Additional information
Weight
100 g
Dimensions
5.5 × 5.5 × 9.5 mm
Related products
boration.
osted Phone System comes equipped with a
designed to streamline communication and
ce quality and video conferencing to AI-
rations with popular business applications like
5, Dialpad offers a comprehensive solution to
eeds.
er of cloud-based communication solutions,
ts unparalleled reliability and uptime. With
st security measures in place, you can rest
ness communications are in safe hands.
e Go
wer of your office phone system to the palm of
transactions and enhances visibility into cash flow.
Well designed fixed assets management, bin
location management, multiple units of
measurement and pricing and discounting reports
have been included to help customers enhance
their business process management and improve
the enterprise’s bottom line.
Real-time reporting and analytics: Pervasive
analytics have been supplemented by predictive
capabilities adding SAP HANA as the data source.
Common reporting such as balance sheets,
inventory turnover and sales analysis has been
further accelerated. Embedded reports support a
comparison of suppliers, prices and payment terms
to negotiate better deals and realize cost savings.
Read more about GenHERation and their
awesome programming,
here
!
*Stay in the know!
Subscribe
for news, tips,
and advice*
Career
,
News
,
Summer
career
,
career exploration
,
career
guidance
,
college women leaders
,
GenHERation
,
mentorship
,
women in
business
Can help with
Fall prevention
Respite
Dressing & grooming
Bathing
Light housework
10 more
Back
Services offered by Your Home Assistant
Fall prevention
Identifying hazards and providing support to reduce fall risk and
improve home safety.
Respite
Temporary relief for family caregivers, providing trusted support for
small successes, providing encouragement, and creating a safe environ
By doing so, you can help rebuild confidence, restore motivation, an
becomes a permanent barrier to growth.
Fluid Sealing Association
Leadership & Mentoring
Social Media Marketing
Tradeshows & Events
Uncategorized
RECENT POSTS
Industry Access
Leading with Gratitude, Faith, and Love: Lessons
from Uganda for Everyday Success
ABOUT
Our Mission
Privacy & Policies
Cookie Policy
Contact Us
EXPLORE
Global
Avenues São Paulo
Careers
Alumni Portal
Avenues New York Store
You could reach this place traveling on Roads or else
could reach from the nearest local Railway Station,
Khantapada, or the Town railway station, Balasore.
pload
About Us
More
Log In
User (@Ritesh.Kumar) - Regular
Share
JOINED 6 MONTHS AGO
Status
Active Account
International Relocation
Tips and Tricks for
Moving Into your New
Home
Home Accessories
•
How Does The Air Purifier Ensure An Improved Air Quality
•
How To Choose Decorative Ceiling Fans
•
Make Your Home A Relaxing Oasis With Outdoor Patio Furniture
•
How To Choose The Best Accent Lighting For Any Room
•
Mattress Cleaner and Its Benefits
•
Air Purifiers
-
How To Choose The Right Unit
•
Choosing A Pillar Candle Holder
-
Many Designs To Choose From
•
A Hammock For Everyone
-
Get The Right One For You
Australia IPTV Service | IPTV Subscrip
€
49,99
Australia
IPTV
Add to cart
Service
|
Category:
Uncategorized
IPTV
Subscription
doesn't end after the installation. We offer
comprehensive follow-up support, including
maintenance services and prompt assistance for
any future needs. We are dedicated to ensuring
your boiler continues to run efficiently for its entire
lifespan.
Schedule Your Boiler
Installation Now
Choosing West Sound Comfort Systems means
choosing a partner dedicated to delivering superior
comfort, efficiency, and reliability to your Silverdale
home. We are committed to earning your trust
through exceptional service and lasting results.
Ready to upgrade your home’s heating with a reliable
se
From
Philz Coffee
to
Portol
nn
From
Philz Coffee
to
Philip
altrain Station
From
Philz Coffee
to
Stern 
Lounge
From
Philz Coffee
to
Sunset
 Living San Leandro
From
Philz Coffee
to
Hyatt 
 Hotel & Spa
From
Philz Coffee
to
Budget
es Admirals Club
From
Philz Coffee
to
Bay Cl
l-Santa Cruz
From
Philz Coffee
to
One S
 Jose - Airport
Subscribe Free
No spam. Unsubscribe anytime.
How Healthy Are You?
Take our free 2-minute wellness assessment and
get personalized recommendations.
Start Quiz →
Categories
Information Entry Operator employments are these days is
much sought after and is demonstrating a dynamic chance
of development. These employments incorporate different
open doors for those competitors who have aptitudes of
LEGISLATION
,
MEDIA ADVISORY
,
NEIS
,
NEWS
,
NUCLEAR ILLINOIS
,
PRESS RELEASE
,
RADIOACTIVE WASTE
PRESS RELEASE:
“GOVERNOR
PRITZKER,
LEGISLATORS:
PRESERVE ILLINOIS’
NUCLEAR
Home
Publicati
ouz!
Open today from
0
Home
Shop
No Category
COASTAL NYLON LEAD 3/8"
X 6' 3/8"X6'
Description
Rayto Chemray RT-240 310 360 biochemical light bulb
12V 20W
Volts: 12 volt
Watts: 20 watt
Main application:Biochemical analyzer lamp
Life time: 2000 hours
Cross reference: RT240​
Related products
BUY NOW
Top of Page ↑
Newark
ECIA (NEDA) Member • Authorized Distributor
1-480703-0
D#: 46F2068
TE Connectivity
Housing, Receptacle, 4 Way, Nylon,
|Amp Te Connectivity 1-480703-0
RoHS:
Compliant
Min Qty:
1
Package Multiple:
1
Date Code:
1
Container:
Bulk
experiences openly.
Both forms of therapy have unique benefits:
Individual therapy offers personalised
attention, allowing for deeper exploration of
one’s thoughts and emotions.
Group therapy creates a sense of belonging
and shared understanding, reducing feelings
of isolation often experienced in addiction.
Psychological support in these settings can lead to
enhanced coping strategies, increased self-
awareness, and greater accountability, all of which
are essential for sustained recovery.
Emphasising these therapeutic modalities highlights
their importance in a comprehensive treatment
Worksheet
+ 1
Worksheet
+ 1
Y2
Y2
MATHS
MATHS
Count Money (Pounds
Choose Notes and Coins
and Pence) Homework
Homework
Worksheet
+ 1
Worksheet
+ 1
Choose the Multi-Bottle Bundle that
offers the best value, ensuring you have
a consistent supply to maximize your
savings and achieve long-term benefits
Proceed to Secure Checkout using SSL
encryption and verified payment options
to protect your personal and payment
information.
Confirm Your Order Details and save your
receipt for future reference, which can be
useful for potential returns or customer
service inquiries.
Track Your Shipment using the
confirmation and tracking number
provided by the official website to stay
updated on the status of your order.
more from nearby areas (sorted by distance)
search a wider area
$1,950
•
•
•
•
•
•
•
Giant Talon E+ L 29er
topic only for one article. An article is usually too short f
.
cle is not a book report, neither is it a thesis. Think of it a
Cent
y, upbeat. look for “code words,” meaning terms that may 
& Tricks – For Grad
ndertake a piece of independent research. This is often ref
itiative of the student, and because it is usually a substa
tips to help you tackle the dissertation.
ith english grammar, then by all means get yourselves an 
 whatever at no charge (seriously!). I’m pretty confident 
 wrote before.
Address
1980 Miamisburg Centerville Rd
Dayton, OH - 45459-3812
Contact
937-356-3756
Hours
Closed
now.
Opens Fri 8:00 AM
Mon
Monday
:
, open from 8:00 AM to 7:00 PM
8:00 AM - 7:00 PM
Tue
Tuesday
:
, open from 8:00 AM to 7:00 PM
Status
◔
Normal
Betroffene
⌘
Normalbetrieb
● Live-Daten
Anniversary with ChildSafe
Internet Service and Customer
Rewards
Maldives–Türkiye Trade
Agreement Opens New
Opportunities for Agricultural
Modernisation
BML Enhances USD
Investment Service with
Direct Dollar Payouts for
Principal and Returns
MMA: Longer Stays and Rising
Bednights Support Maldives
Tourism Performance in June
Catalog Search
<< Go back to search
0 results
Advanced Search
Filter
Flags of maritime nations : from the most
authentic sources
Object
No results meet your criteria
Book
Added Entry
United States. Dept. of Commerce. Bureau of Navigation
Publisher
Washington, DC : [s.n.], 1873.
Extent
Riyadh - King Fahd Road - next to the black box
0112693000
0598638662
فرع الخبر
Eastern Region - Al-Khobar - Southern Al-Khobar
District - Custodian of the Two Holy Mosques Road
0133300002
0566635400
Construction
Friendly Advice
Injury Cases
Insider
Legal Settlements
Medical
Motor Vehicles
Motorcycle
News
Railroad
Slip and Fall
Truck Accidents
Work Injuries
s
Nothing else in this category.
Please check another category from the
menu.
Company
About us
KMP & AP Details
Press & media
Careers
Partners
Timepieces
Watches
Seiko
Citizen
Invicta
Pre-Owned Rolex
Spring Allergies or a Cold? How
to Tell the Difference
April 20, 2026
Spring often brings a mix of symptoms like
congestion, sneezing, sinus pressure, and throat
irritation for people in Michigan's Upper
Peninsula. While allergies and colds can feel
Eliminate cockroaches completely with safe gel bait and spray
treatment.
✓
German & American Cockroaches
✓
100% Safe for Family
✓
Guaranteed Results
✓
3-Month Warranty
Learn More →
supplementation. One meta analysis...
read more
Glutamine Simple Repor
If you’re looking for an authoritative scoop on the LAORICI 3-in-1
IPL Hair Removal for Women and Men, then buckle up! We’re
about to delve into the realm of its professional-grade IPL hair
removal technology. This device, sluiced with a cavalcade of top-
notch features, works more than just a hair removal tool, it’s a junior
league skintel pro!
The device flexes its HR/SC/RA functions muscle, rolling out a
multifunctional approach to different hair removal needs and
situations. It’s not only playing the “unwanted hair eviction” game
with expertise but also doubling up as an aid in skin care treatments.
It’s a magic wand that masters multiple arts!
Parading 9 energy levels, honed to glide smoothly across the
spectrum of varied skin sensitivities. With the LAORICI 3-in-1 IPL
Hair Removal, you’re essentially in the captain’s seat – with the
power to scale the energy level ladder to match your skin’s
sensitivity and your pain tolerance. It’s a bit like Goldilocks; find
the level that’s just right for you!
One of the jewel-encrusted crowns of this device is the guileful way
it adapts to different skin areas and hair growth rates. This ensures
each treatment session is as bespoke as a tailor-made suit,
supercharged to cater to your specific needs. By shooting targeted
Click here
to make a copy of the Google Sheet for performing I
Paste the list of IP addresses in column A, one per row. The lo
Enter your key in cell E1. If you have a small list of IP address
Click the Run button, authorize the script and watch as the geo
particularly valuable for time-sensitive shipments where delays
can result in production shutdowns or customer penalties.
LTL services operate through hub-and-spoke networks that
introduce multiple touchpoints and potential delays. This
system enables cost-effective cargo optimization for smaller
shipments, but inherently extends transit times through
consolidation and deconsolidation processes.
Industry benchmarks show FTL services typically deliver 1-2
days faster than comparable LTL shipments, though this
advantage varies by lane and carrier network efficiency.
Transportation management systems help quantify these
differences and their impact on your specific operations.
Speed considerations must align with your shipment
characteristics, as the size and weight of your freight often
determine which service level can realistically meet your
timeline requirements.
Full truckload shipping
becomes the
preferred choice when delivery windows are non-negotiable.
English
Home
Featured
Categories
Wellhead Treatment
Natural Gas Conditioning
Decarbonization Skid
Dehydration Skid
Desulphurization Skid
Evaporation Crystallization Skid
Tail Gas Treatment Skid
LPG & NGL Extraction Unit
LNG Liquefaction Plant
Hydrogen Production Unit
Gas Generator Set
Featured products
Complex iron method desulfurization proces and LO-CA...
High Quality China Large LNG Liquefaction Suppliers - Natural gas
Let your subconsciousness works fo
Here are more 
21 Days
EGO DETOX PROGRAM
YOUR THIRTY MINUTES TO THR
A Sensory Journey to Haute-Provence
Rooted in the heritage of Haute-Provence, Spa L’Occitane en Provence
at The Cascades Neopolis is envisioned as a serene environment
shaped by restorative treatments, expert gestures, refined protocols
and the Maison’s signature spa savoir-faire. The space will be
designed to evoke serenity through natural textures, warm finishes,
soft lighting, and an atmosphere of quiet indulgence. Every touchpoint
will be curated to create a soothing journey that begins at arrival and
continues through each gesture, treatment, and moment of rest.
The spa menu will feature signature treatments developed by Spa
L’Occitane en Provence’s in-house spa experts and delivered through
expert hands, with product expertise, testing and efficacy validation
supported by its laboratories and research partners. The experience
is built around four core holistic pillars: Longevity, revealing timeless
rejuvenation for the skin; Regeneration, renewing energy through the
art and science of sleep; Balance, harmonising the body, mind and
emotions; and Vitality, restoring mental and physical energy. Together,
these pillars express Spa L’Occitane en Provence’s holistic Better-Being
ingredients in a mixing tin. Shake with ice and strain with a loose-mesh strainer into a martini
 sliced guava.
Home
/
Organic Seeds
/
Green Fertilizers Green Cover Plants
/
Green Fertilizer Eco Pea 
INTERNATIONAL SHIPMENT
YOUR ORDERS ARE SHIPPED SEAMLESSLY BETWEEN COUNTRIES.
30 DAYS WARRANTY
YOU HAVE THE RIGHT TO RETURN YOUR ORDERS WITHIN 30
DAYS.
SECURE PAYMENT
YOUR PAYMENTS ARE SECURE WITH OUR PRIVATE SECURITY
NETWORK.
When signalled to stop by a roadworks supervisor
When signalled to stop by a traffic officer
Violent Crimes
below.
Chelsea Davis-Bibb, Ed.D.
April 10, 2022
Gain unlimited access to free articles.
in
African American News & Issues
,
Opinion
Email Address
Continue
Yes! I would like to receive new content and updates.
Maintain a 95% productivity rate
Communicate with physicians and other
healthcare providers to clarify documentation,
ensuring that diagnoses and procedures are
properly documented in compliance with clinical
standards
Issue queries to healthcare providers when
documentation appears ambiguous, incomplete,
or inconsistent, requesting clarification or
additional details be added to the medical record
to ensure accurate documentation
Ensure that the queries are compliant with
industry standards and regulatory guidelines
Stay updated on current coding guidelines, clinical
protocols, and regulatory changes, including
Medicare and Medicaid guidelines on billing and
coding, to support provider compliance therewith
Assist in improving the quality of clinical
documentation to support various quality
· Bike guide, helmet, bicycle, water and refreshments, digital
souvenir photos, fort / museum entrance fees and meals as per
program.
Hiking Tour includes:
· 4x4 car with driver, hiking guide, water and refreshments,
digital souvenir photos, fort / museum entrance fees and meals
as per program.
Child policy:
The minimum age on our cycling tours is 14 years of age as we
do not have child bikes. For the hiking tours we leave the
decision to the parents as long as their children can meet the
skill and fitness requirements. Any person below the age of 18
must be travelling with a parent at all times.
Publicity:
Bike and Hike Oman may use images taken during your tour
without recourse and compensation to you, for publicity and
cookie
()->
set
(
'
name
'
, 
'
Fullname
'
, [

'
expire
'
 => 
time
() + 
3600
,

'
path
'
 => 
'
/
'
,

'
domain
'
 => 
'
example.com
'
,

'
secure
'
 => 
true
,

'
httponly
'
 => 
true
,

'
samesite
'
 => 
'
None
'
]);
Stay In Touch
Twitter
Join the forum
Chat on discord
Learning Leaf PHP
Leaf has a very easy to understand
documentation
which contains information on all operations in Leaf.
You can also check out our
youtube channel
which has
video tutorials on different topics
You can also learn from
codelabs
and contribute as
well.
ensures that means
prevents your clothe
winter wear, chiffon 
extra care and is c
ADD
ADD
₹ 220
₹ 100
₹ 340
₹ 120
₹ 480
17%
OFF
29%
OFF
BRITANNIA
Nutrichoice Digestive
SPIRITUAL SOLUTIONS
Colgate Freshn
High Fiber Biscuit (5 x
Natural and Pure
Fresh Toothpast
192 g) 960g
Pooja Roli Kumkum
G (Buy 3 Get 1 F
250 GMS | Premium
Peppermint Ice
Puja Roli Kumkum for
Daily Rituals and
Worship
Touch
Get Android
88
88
***
Work out how many lines in the material contain the string "management", then write that number and nothing more.

Exercise solution = 4